## PROBLEM TO SOLVE
Could you copy each line of the entries that contains "Galaxy"?

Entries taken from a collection
++++++++++++++++++++
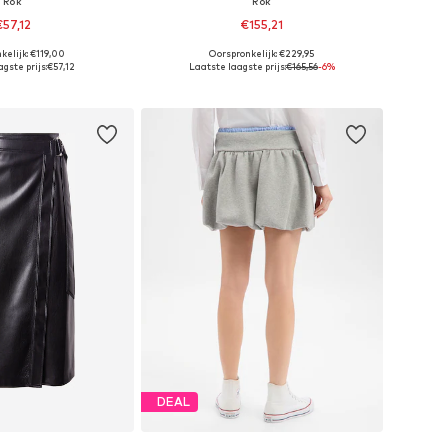
Rok
Rok
€57,12
€155,21
kelijk: €119,00
Oorspronkelijk: €229,95
ten: 34, 36, 38, 40
Beschikbare maten: 32, 34, 36, 38, 40
gste prijs:
€57,12
Laatste laagste prijs:
€165,56
-6%
nkelmandje
In winkelmandje
DEAL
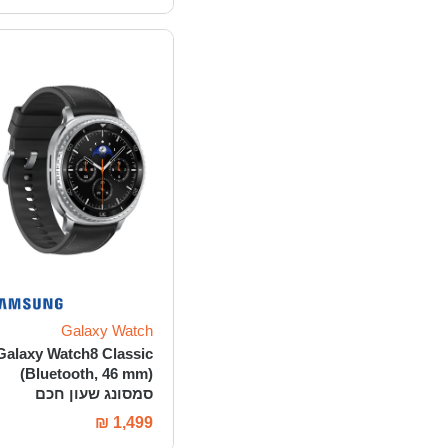
Galaxy Watch
Galaxy Watch8 Classic
(Bluetooth, 46 mm)
סמסונג שעון חכם
₪
1,499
++++++++++++++++++++
## ANSWER
Galaxy Watch
Galaxy Watch8 Classic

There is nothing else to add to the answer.